Our industry organizations must not only be aware of those limitations but be on the lookout for ways that damaging outside influences can be mitigated. Recently, the Federation of State Beef Councils did just that, dipping into its reserve funds to support national and international promotion programs that would help increase demand for beef.

The Federation allocated more than $1.2 million from its reserve funds over the last nine months for this effort. These dollars come from state beef council boards, who voluntarily remit part of their half of the one-dollar-per-head beef checkoff to be used at the national and international levels. State board members recognize that beef production states without large population centers benefit from spending their checkoff dollars where most beef consumers live.

The promotions were conducted during a time of high protein production that put significant pressures on the cattle market. One of the efforts was a campaign conducted by the National Cattlemen’s Beef Association, a contractor to the Beef Checkoff Program, to drive nationwide sales of fresh beef at retail.

That promotion is based on a program called Ibotta, a mobile shopping app with a subscriber rate of 22 million mostly-millennial consumers. The partnership gave consumers the chance to engage with educational information about beef and then unlock a small cash-back rebate for any ground beef product at any store, nationwide. The Beef Checkoff Program paid for the rebates of verified sales.

Results from the effort significantly surpassed standard Ibotta campaigns. The redemption rate for ground beef was nearly 40 percent, while the average Ibotta redemption rate is 23 percent. More than 1.45 million consumers unlocked the beef rebate and saw beef content, such as videos, recipes and messages, and more than 576,000 redeemed the rebates. In just four weeks, more than 631,000 pounds of ground beef were sold.

Many state beef councils contributed additional funding to promote the campaign to consumers in their markets. They helped drive traffic to the app and create broader visibility for beef. The total value of the Ibotta campaign is estimated to be more than $4.4 million.   

But that’s only half of it. International promotion funded through the Federation allocation and conducted by the U.S. Meat Export Federation, another checkoff contractor, helped move more than a million incremental pounds of beef in Japan and Korea.

Among the efforts was a push to have chilled U.S. beef replace Australian beef at all Costco outlets in Korea – which came to full fruition in May 2017. This was accomplished through USMEF trainings, sampling demonstrations, regular visits and meetings to build relationships, and more. It means an incremental increase of over 33 million pounds, which will increase the total U.S. market share in Korea by about three to four percent.

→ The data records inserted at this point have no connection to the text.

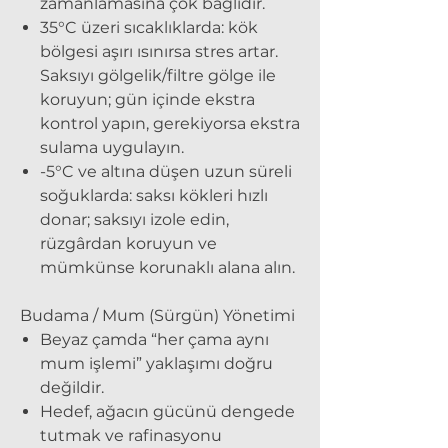
zamanlamasına çok bağlıdır.
35°C üzeri sıcaklıklarda:
kök
bölgesi aşırı ısınırsa stres artar.
Saksıyı gölgelik/filtre gölge ile
koruyun; gün içinde ekstra
kontrol yapın, gerekiyorsa ekstra
sulama uygulayın.
-5°C ve altına düşen uzun süreli
soğuklarda: saksı kökleri hızlı
donar; saksıyı izole edin,
rüzgârdan koruyun ve
mümkünse korunaklı alana alın.
Budama / Mum (Sürgün) Yönetimi
Beyaz çamda “her çama aynı
mum işlemi” yaklaşımı doğru
değildir.
Hedef, ağacın gücünü dengede
tutmak ve rafinasyonu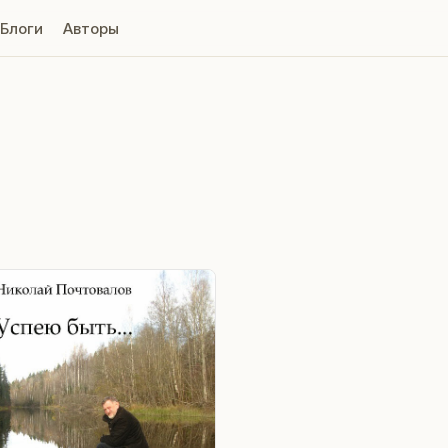
Блоги
Авторы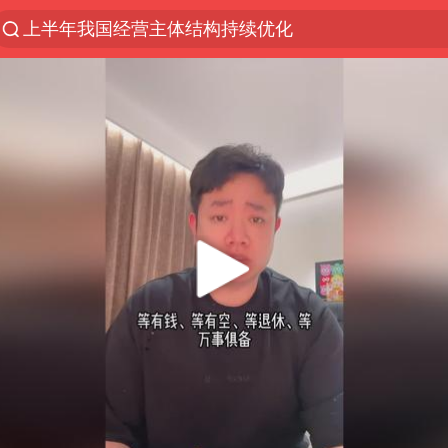
上半年我国经营主体结构持续优化
《披荆斩棘2026》阵容官宣
浙江省委书记：该停下的坚决停下来
杭州机场已取消航班388架次
中国籍豪华游艇富商之子在泰国被杀
白海豚北上或致京津冀暴雨
广西公开征集涉黑涉恶犯罪线索
10余省份将出现强风雨 局地特大暴雨
新疆一婚礼线上邀请引热议
世界第1特鲁姆普斯诺克中国赛一轮游
中国第1高楼阻尼器摆动明显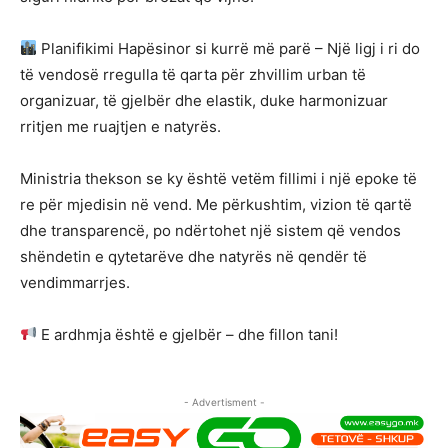
Planifikimi Hapësinor si kurrë më parë – Një ligj i ri do
të vendosë rregulla të qarta për zhvillim urban të
organizuar, të gjelbër dhe elastik, duke harmonizuar
rritjen me ruajtjen e natyrës.
Ministria thekson se ky është vetëm fillimi i një epoke të
re për mjedisin në vend. Me përkushtim, vizion të qartë
dhe transparencë, po ndërtohet një sistem që vendos
shëndetin e qytetarëve dhe natyrës në qendër të
vendimmarrjes.
E ardhmja është e gjelbër – dhe fillon tani!
- Advertisment -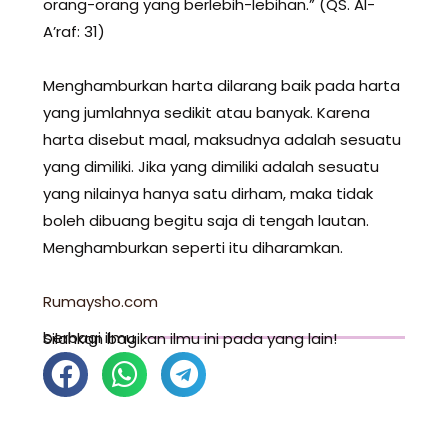
orang-orang yang berlebih-lebihan.” (QS. Al-
A’raf: 31)
Menghamburkan harta dilarang baik pada harta
yang jumlahnya sedikit atau banyak. Karena
harta disebut maal, maksudnya adalah sesuatu
yang dimiliki. Jika yang dimiliki adalah sesuatu
yang nilainya hanya satu dirham, maka tidak
boleh dibuang begitu saja di tengah lautan.
Menghamburkan seperti itu diharamkan.
Rumaysho.com
berbagi ilmu
Silahkan bagikan ilmu ini pada yang lain!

  These results are gratifying but are obviously only a small portion of what the state and national checkoff-funded partnership does daily to help increase consumer acceptance of and demand for beef in the United States and abroad.

I’m proud of the work my fellow beef producer volunteer leaders have done to oversee these kinds of efforts, and the staffs that carry out the programs. And I’m especially proud of all cattle producers who make this work possible through their one-dollarå-per-head checkoff investments. 

Effertz is a producer from Velva, N.D.